Tuesday, May 3, 2011

Osama bin Laden dead

A day that falls apart and comes together again. I fell asleep before  I heard the news. Heard the phone clunking over and over in the night. Then I knew why the twitterverse was mad tweeting. Osama Bin Laden dead. 
Dealing with that and a busted molar crown  and remembering I have to move the car and just when its almost over with moving time the street cleaner comes and I lose my spot and then I get trapped behind a garbage truck and any chance of finding a spot is lost. Imus strangely reserved. The ABC guys who come later gloat. What a weird convergence with Holocaust Remembrance Day.
I need to head to the dental clinic but we have  to get ready for the Three Graces Theatre Company. I’m buying toilet seats, one junior, one regular, hand cleanser dispenser, toilet paper, paper towels. Arcadia looking for the good deals.  Danielle has made chocolate chip muffins. Wish I could  eat. Arcadia brought bagels. Steven has arrived and has gone to work on the toilet seats. Outside Warner Brothers and the crew for  Incredibly Loud and Extremely Close is setting up for their shoot, spilling over onto our steps. We sign our contract with them. 
Over bagels and muffins, speculation. Arcadia reports Hugo has all kinds of serious questions. Suspicions. Obama’s faltering Presidency. Full Islamic burial at sea?! Questions. And underneath it all, memories. Feelings. Like I always say, more than one thing true at a time. 
I can’t rejoice at a death. Though I understand the need for catharsis. For years, Kate gathered folks on our steps to ring bells every time the death penalty was carried out anywhere in the US.  Arthur and other homeless guys joined us. We rang against execution.

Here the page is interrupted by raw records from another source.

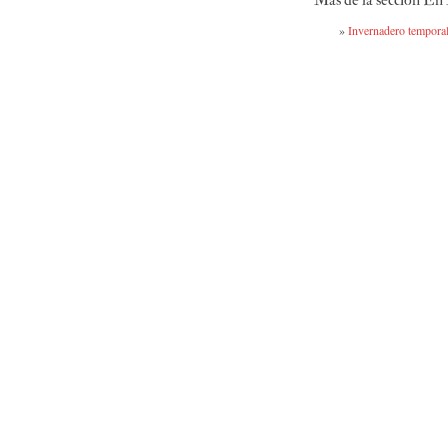
Más de la sección En
»
Invernadero temporal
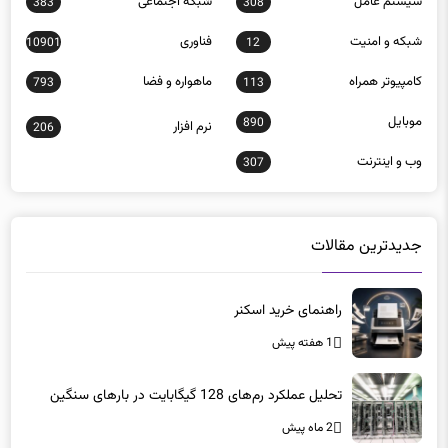
كامپيوتر همراه
ماهواره و فضا
793
113
موبايل
890
نرم افزار
206
وب و اينترنت
307
جدیدترین مقالات
راهنمای خرید اسکنر
1 هفته پیش
تحلیل عملکرد رم‌های 128 گیگابایت در بارهای سنگین
2 ماه پیش
تغییر آدرس سایت پلیس فتا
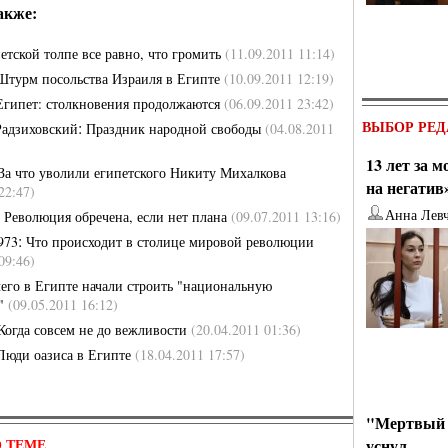
акже:
етской толпе все равно, что громить
(11.09.2011 11:14)
Штурм посольства Израиля в Египте
(10.09.2011 12:19)
Египет: столкновения продолжаются
(06.09.2011 23:42)
ВЫБОР РЕД
:
Радзиховский
Праздник народной свободы
(04.08.2011
13 лет за 
За что уволили египетского Никиту Михалкова
на негатив
22:47)
:
Анна Лев
Революция обречена, если нет плана
(09.07.2011 13:16)
:
973
Что происходит в столице мировой революции
09:46)
чего в Египте начали строить "национальную
ю"
(09.05.2011 16:12)
Когда совсем не до вежливости
(20.04.2011 01:36)
Люди оазиса в Египте
(18.04.2011 17:57)
"Мертвый 
 ТЕМЕ
уснул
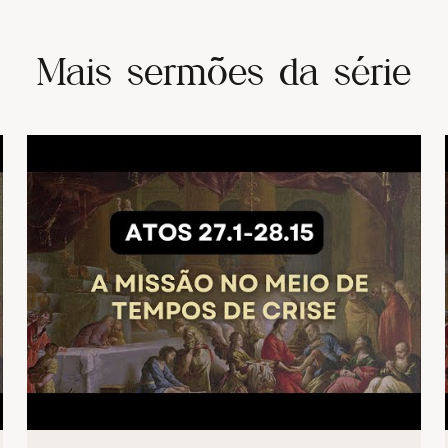
Mais sermões da série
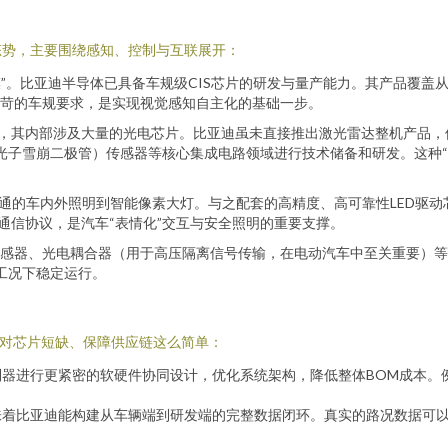
态势，主要围绕感知、控制与互联展开：
”。比亚迪半导体已具备车规级CIS芯片的研发与量产能力。其产品覆盖
严苛的车规要求，是实现视觉感知自主化的基础一步。
”，其内部涉及大量的光电芯片。比亚迪虽未直接推出激光雷达整机产品
单光子雪崩二极管）传感器等核心集成电路领域进行技术储备和研发。这种
通的车内外照明到智能像素大灯。与之配套的高精度、高可靠性LED驱
通信协议，是汽车“表情化”交互与安全照明的重要支撑。
感器、光电耦合器（用于高压隔离信号传输，在电动汽车中至关重要）等
工况下稳定运行。
应对芯片短缺、保障供应链这么简单：
器进行更紧密的软硬件协同设计，优化系统架构，降低整体BOM成本。例如
味着比亚迪能构建从车辆端到研发端的完整数据闭环。真实的路况数据可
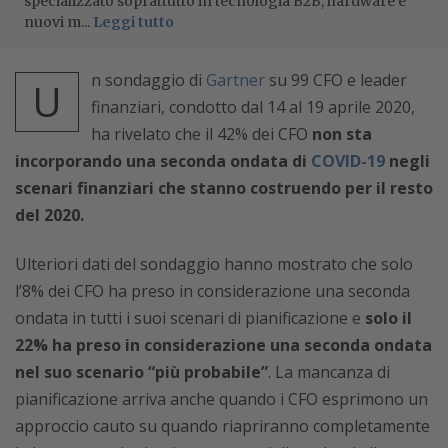
specializzato soprattutto in tecnologia B2B, hardware e
nuovi m...
Leggi tutto
n sondaggio di
Gartner
su 99 CFO e leader
U
finanziari, condotto dal 14 al 19 aprile 2020,
ha rivelato che il 42% dei CFO
non sta
incorporando una seconda ondata di
COVID-19
negli
scenari finanziari che stanno costruendo per il resto
del 2020.
Ulteriori dati del sondaggio hanno mostrato che solo
l’8% dei CFO ha preso in considerazione una seconda
ondata in tutti i suoi scenari di pianificazione e
solo il
22% ha preso in considerazione una seconda ondata
nel suo scenario “più probabile”
. La mancanza di
pianificazione arriva anche quando i CFO esprimono un
approccio cauto su quando riapriranno completamente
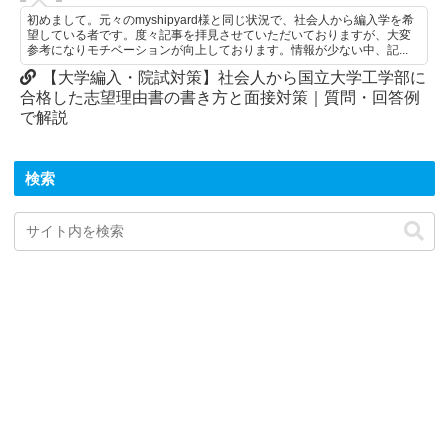
初めまして。元々のmyshipyard様と同じ状況で、社会人から編入学を希
望している者です。度々記事を拝見させていただいておりますが、大変
参考になりモチベーションが向上しております。情報が少ない中、記...
【大学編入・院試対策】社会人から国立大学工学部に
合格した志望理由書の書き方と面接対策｜質問・回答例
で解説
検索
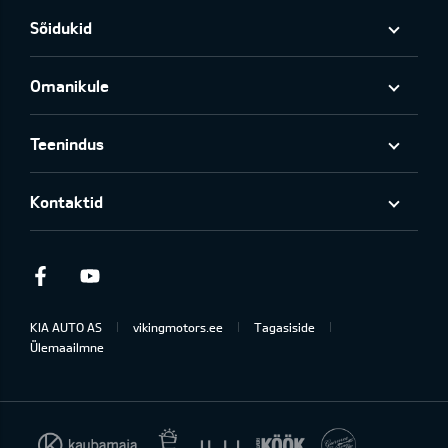
Sõidukid
Omanikule
Teenindus
Kontaktid
Facebook
Youtube
KIA AUTO AS
vikingmotors.ee
Tagasiside
Ülemaailmne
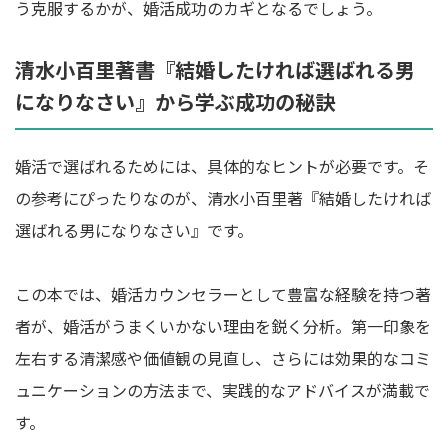
う克服するかが、婚活成功のカギとなるでしょう。
清水小百里著書『結婚したければ選ばれる男
になりなさい』から学ぶ成功の秘訣
婚活で選ばれるためには、具体的なヒントが必要です。そ
の参考にぴったりなのが、清水小百里著『結婚したければ
選ばれる男になりなさい』です。
この本では、婚活カウンセラーとして豊富な経験を持つ著
者が、婚活がうまくいかない理由を鋭く分析。第一印象を
左右する清潔感や価値観の見直し、さらには効果的なコミ
ュニケーションの方法まで、実践的なアドバイスが満載で
す。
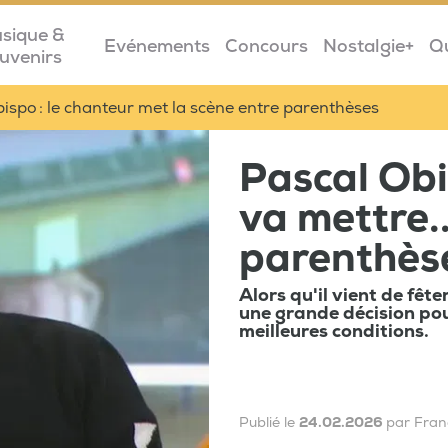
sique &
Evénements
Concours
Nostalgie+
Q
uvenirs
ispo : le chanteur met la scène entre parenthèses
Pascal Obi
va mettre..
parenthès
Alors qu'il vient de fêt
une grande décision po
meilleures conditions.
Publié le
24.02.2026
par Fran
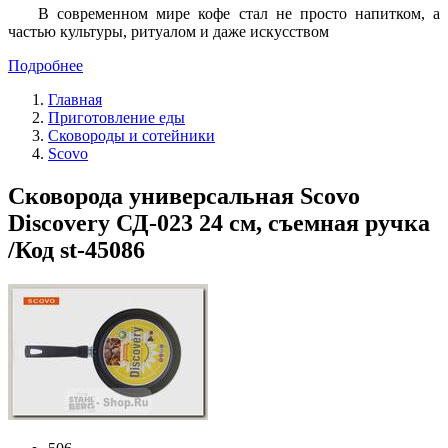
В современном мире кофе стал не просто напитком, а
частью культуры, ритуалом и даже искусством
Подробнее
Главная
Приготовление еды
Сковороды и сотейники
Scovo
Сковорода универсальная Scovo
Discovery СД-023 24 см, съемная ручка
/Код st-45086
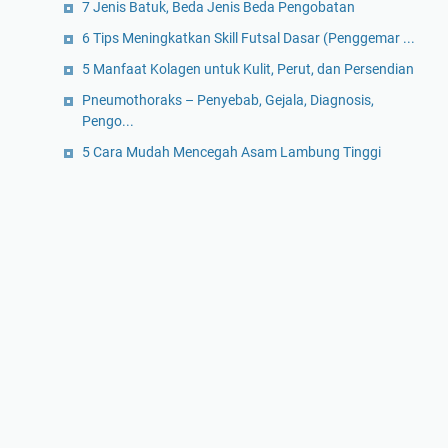
7 Jenis Batuk, Beda Jenis Beda Pengobatan
6 Tips Meningkatkan Skill Futsal Dasar (Penggemar ...
5 Manfaat Kolagen untuk Kulit, Perut, dan Persendian
Pneumothoraks – Penyebab, Gejala, Diagnosis,
Pengo...
5 Cara Mudah Mencegah Asam Lambung Tinggi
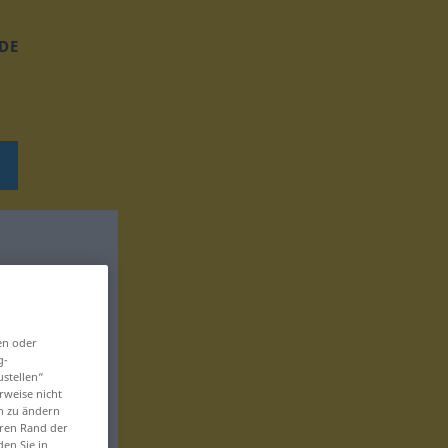
DE
en oder
g-
ustellen“
rweise nicht
en zu ändern
eren Rand der
den Sie in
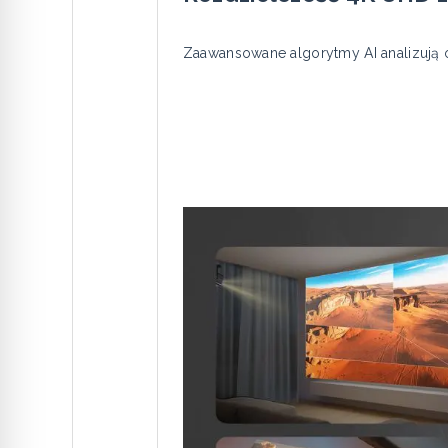
Zaawansowane algorytmy AI analizują 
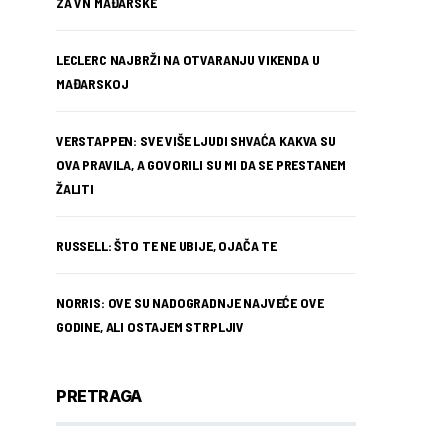
ZA VN MAĐARSKE
LECLERC NAJBRŽI NA OTVARANJU VIKENDA U
MAĐARSKOJ
VERSTAPPEN: SVE VIŠE LJUDI SHVAĆA KAKVA SU
OVA PRAVILA, A GOVORILI SU MI DA SE PRESTANEM
ŽALITI
RUSSELL: ŠTO TE NE UBIJE, OJAČA TE
NORRIS: OVE SU NADOGRADNJE NAJVEĆE OVE
GODINE, ALI OSTAJEM STRPLJIV
PRETRAGA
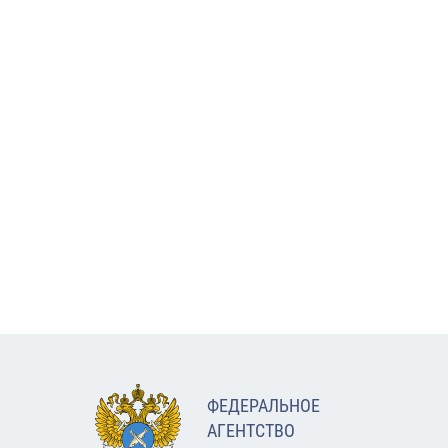
ФЕДЕРАЛЬНОЕ
АГЕНТСТВО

So how could I celebrate Osama’s execution?  The feelings of that day, the tension, the hyper reality, sunshine, the waiting. Our night at Ground Zero. The faces of workers in that night long procession  passing through our food lines. The angry debates at Union Square. The ubiquitous pictures of missing people. The signs, our grief is not a call for revenge...Waiting for the next shoe to drop. Feeling connected to every other city that had ever experienced what we had avoided up until now. (Well, except for the South.) The exhaustion and exhiliration of time outside  of time. 
Osama bin Laden as icon, totem, symbol. What do we do now  that he is dead? Ends nothing, except his life. Resolves nothing. The 9-11 deaths amazingly few in comparison to the deaths of civilians in Afghanistan, Iraq. At our hands.  Our creation of Osama in the waning days of the Cold War. No struggle here ended. Osama increasingly a footnote to history as people throughout the Middle East rise up to claim their own destiny. With their own hands. Don’t need us, thank you very much. No families brought to  closure, loved ones still dead.  The late Stalin era sound (and being) of homeland security. And yet I understand what brought people to celebrate in Times Square, at Ground Zero.It began with us, let it end with us. Not football. Not reality TV show. No greatness  in finding him after almost ten years.  Osama is dead. 
Can’t be seen at the clinic until 6. Back at the church, Tom has come over to check in. The stage manager has arrived. We’re holding our breath. He’s very happy. He gets McAlpin ready for rehearsal. Somewhere in this day, someone stole Danielle’s wallet and camera. From her bag.  Sorry that is still our reality.  I’m heading back to the clinic. And Osama bin Laden is still dead.